Alain Hayot. À travers ces deux débats, nous voulions intervenir sur l’importance du projet culturel en lien avec le projet de société, question dont la gauche dans son ensemble, ne peut plus faire l’économie. Comment intégrer une ambition culturelle à un projet de société si celui-ci manque de souffle et de visée ? Tel fut l’objet du premier débat, « l’identité nationale peut-elle fonder un projet culturel ? » (au théâtre des Halles) lorsque l’on sait que Sarkozy a investi ce terrain sur la base de la seule identité nationale. Quant à la deuxième rencontre, en partenariat avec les Amis de l’Humanité, au cloître Saint-Louis, elle s’est attachée à démontrer la nécessité de retisser des liens entre le mouvement social et syndical dans le champ social et culturel, dans un contexte où l’enjeu de la bataille politique face à une droite omnipotente n’est pas rien. La présence des trois principales organisations syndicales du spectacle vivant, Syndéac, CGT spectacle et Synavi, a permis de confronter nos idées autour d’un projet de loi d’orientation et de programmation pour la culture. Il s’agit de mieux articuler la question de la résistance et de l’alternative politique, la question de la défensive et de l’offensive.
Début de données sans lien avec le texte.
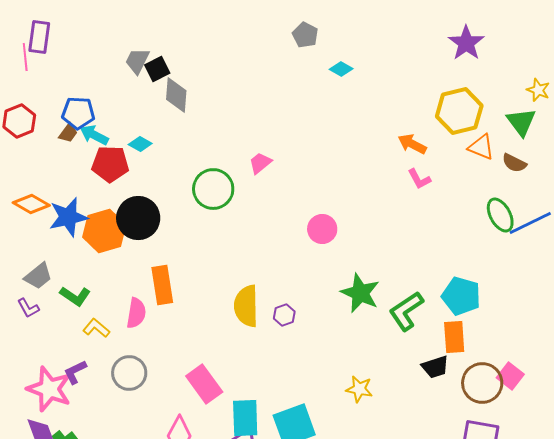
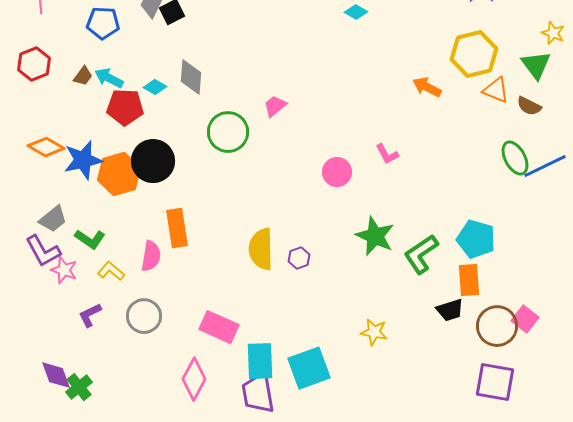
gray diamond: (176, 95) -> (191, 77), moved
blue pentagon: (78, 113) -> (103, 23), moved
pink L-shape: (419, 179) -> (387, 154), moved
purple L-shape: (28, 308) -> (43, 251), size x1.6
pink rectangle: (204, 384) -> (219, 327), turned -30
pink star: (49, 389) -> (64, 270), moved, size x0.6

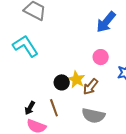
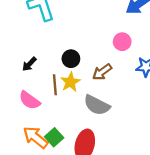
yellow star: (76, 79) -> (70, 82), moved
black arrow: (30, 108) -> (29, 64), moved

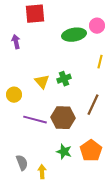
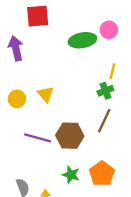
purple arrow: (16, 42) -> (16, 48), size x1.5
green cross: (64, 79) -> (105, 91), moved
yellow circle: (14, 95) -> (17, 99), moved

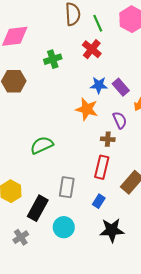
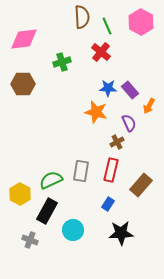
brown cross: (108, 139) -> (117, 142), turned -32
green semicircle: (42, 145) -> (51, 180), moved
gray rectangle: (67, 187) -> (81, 171), moved
gray cross: (21, 237) -> (30, 240), turned -35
Comment reconstruire des liens ?

Alain Hayot. Les artistes doivent bénéficier d’une liberté totale dans l’exercice de leur art. Pour autant, les liens dans l’histoire entre création et mouvement de société émancipateur se sont distendus. Or, jamais les artistes n’ont été aussi productifs que dans les périodes révolutionnaires. L’art sait dire des choses que lui seul peut dire et créer les conditions du symbolique, du sensible et toucher du doigt les contradictions. Les artistes savent à la fois accompagner un mouvement d’émancipation et l’anticiper. Jacques Rancière remarque à juste titre que les artistes, pendant longtemps, ont accompagné les grandes espérances et que, depuis quelques années, ils tentent de comprendre ce qui se passe. On est passé d’une période où les artistes ont été portés et ont porté l’utopie à une période où ils essaient de trouver les causes de la violence de l’état du monde. Ces propos m’interpellent. Si les artistes retrouvent le sens de l’utopie, reprennent le train du mouvement de l’émancipation, il faut que les politiques, les acteurs sociaux, retrouvent les conditions de l’élaboration citoyenne et que nous nourrissions le mouvement social et politique d’une utopie.
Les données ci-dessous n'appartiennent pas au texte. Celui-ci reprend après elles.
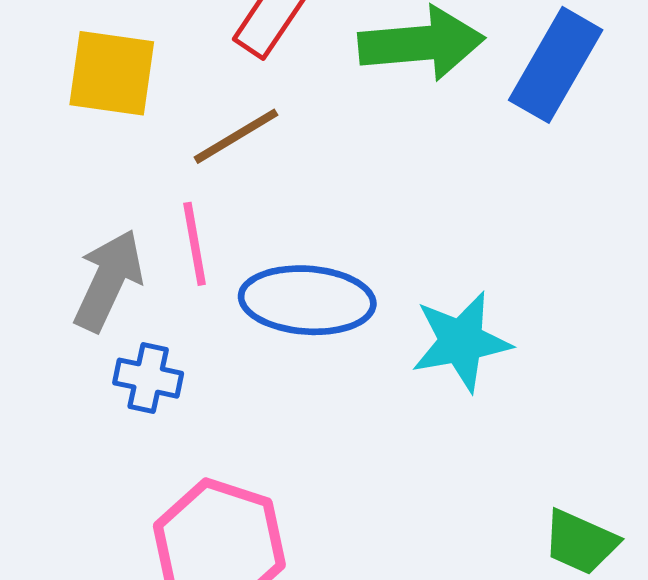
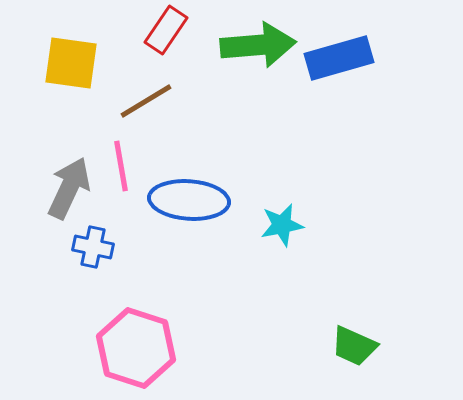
blue rectangle: (556, 65) -> (339, 58), turned 44
cyan star: (461, 342) -> (282, 225), size x0.7

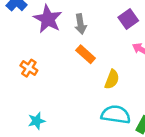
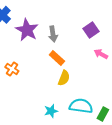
yellow semicircle: (112, 79) -> (64, 78), moved
cyan star: (36, 121) -> (51, 111), moved

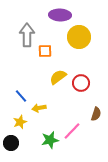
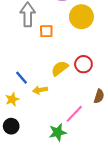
yellow semicircle: (58, 77) -> (60, 68), moved
yellow star: (20, 122) -> (12, 99), moved
green star: (50, 140) -> (58, 132), moved

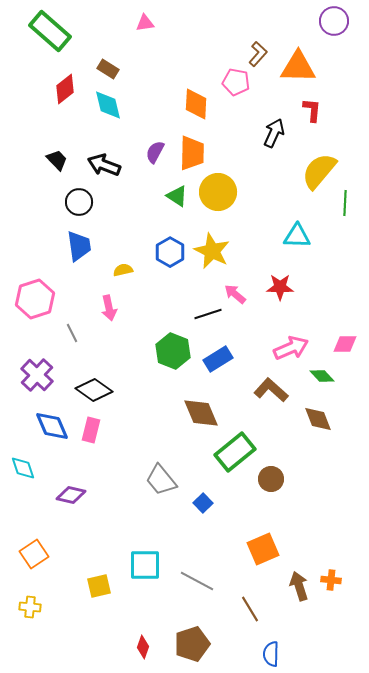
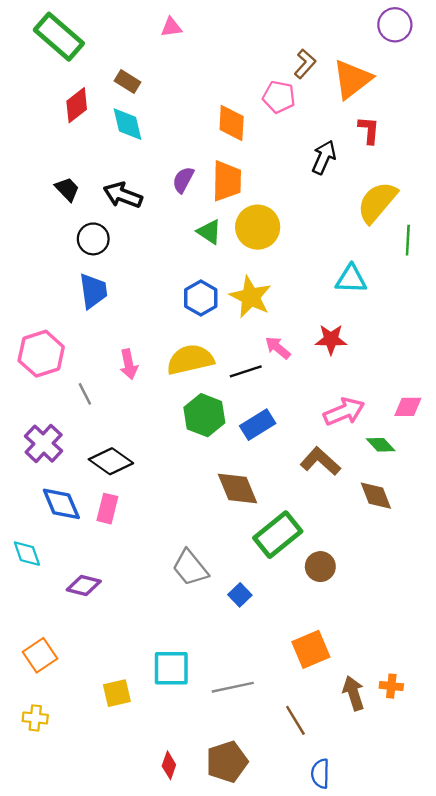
orange triangle: (298, 67) -> (352, 79), turned -39
yellow semicircle: (123, 270) -> (190, 360), moved, size x2.0
gray line: (197, 581) -> (233, 687), turned -40

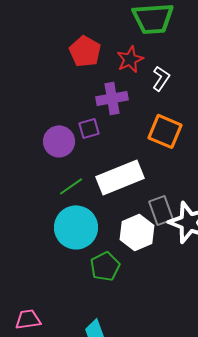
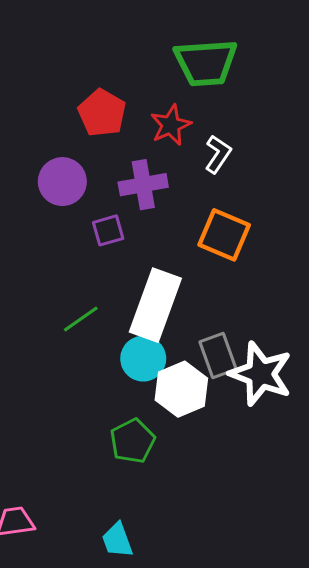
purple circle: (59, 141) -> (62, 182), moved
white rectangle: (120, 177) -> (155, 305), turned -48
cyan circle: (76, 227) -> (143, 359), moved, size x0.7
Lors de l’une de vos interventions, vous avez affirmé la nécessité de remettre la culture et la création au centre du projet politique…

Alain Hayot. Ne demandons pas aux artistes d’être ce que nous ne sommes plus. Il nous faut considérer la culture non comme un supplément d’âme, un divertissement, un outil de la renaissance spirituelle (comme le prône - Sarkozy) mais au contraire comme porteuse d’une visée civilisationnelle et la considérer au coeur de cet objectif de transformation. La culture n’est pas le lieu pour retrouver le lien social, panser les plaies mais pour nourrir les conditions d’un changement du rapport social à la production, à la consommation, à la politique, à l’environnement. La culture est au coeur du projet de transformation sociale, du projet politique alternatif. Pour les artistes, comme pour les politiques, la culture est un des enjeux majeurs de l’appréhension du monde et de sa transformation. Sinon, la culture n’aura le choix qu’entre marginalisation et marchandisation.

Cela passerait par une loi d’orientation et de programmation ?

Alain Hayot. Il faut nourrir cette ambition des combats d’aujourd’hui à l’aune de la résistance à la politique de Sarkozy qui s’entête sur le désengagement de l’État, la RGPP et les transferts aux collectivités territoriales. Il faut penser l’avenir, fédérer le plus grand nombre autour d’un projet de loi d’orientation et de programmation qui définirait une nouvelle ambition pour la culture et se doterait des moyens nécessaires. Le 20 juillet dernier, ici même en Avignon, tout le monde a dit son accord pour travailler sur cette plate-forme commune. Les prochaines élections régionales pourraient être l’occasion de reprendre le flambeau et de tenir des états généraux en région avec une ambition pour l’État et les collectivités territoriales.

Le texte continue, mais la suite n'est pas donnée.